Two days after arriving in Queens, New York, with his brother Julio, he found a job as a dishwasher in a restaurant where he worked up to 14-hour shifts a day for 110 dollars a week. There, like other immigrants, he was constantly picked on for not speaking English. So, in his first attempt to learn the language, he asked his coworkers to read three pages a day from the book Alive, the bestseller at the time about the now-famous survivors of the plane that went down in the Andes. He would then take the book home and reread and study the pages that had been read to him earlier in the day.

Concerned with losing his culture and traditions, Jaime and a group of compatriots established the Club Azteca in 1978, which after initially meeting at places with traditional Mexican music, they went on to rent a small space in the second floor of a building on 106th St. in Queens and where club members took English lessons. “That place was like a palace to us because we had done all the repair work ourselves,” recalled Jaime. However, after the club grew in size and more and more people went in and out of the building, police investigated the space and found several building code violations, forcing them to close their doors.

During that time, Lucero received a promotion at the restaurant where he worked and studied to become an IBM technician, which also earned him a substantial raise. But that wasn't enough for Jaime, and after six years of being with his employer, he bought one of the trucks he had learned how to operate in installments and began his own truck driving business.

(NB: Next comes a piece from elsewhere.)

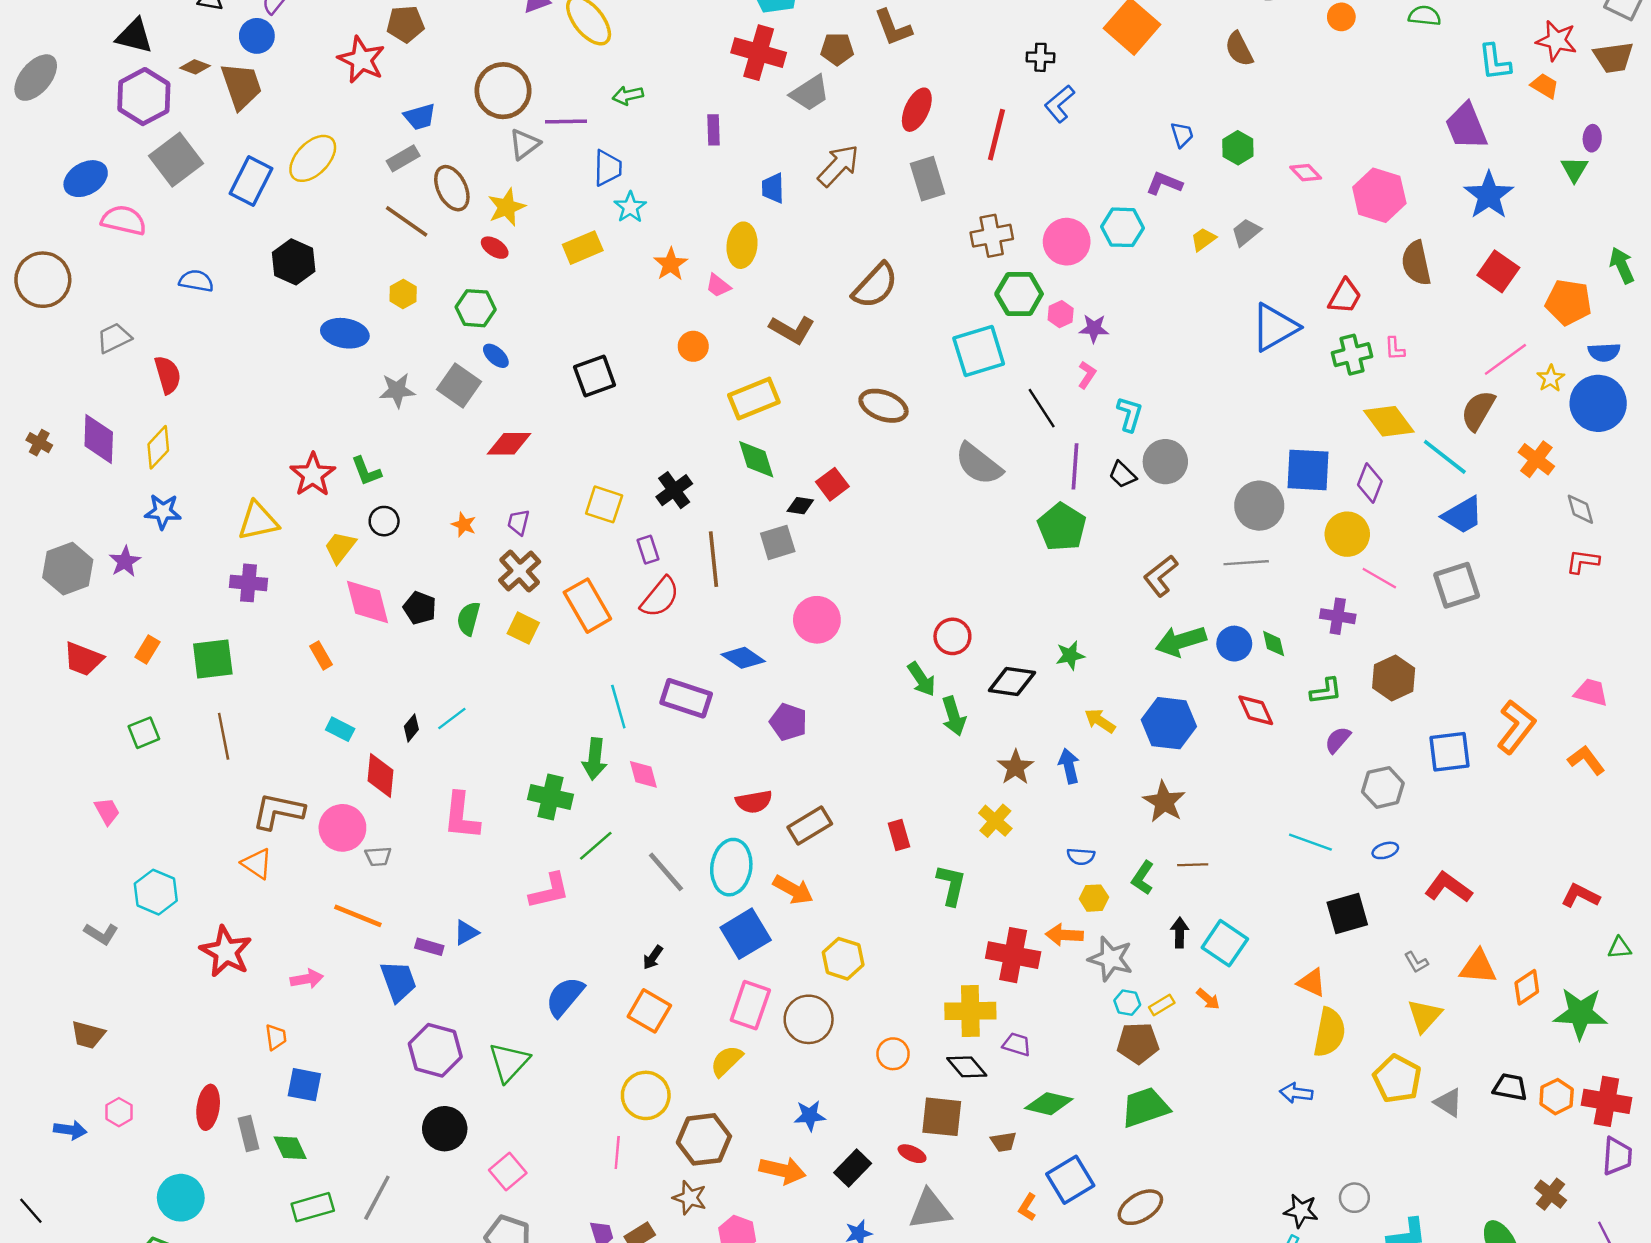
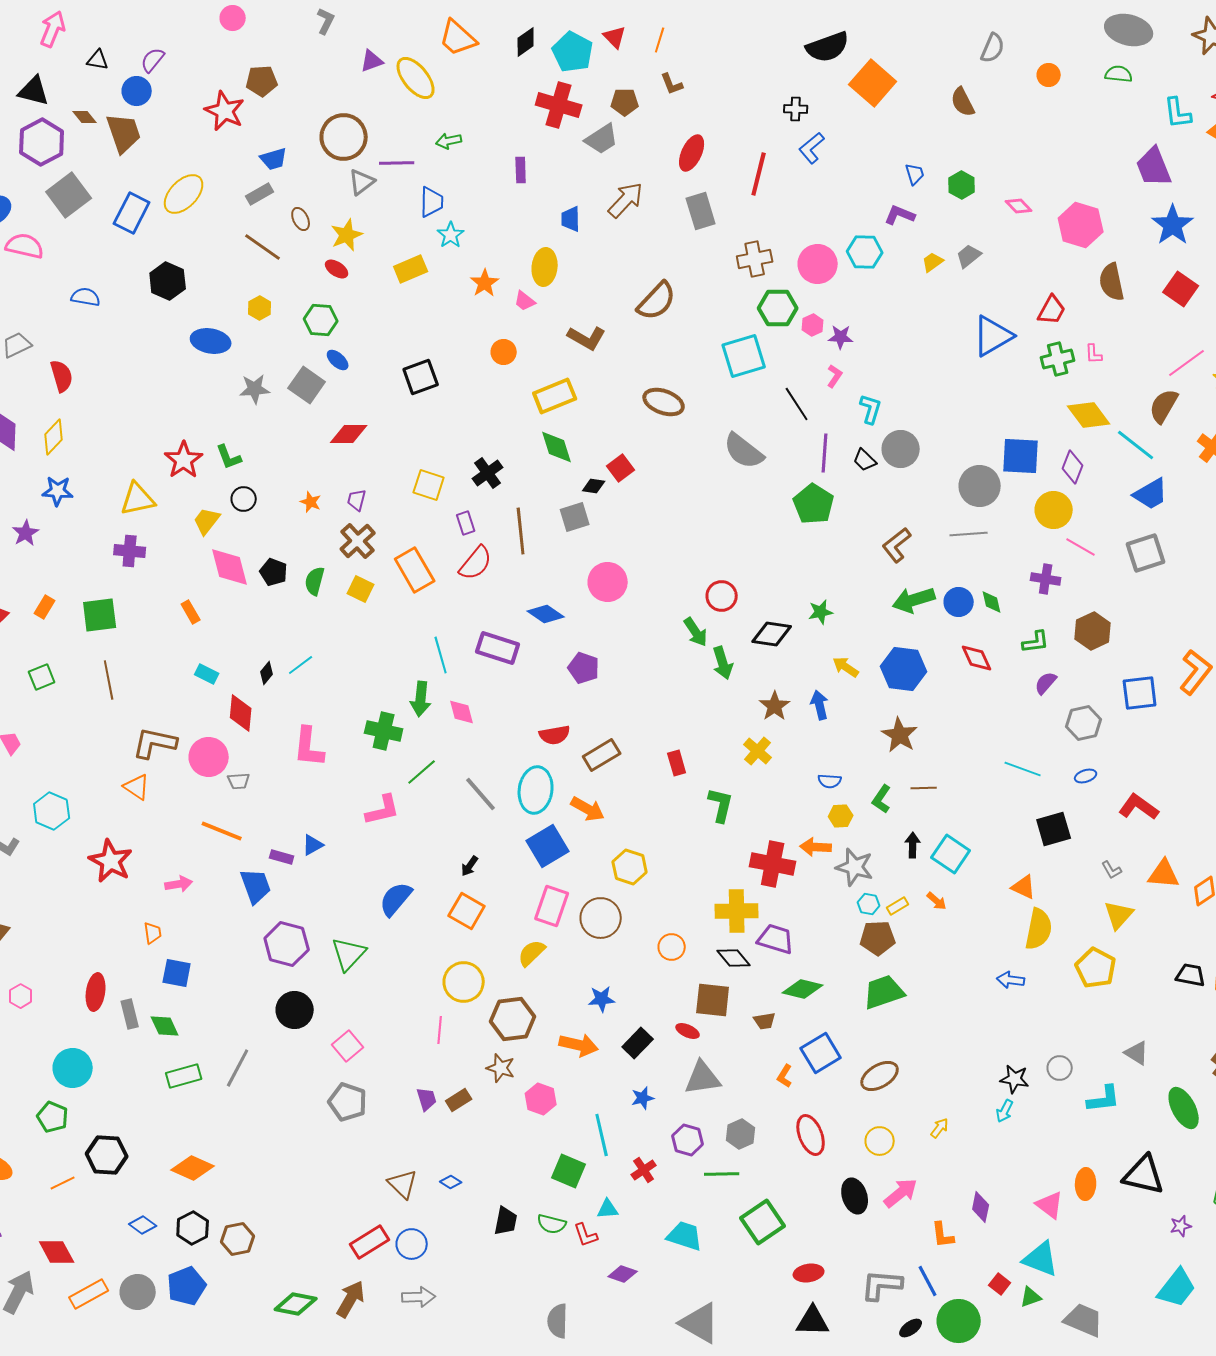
brown L-shape: (893, 28) -> (672, 84), size x0.7
brown diamond: (195, 67) -> (85, 117), turned 30
brown ellipse: (452, 188) -> (301, 219), size x0.6
purple trapezoid: (1017, 1044) -> (776, 939), size x1.5
gray triangle: (1448, 1103) -> (1137, 1053), moved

Then, in 1986, thanks to amnesty granted to illegal immigrants under Ronald Reagan, Jaime became a U.S. citizen, which allowed him to grow his textile import company, Gold & Silver, which today employes 350 people.

Why do you continue to help immigrants?

“I empathize with their plight. I believe in God, and they are my brothers and sisters. You don't abandon your brothers and sisters. Their journey is arduous and dangerous, and everyone turns their back on them.”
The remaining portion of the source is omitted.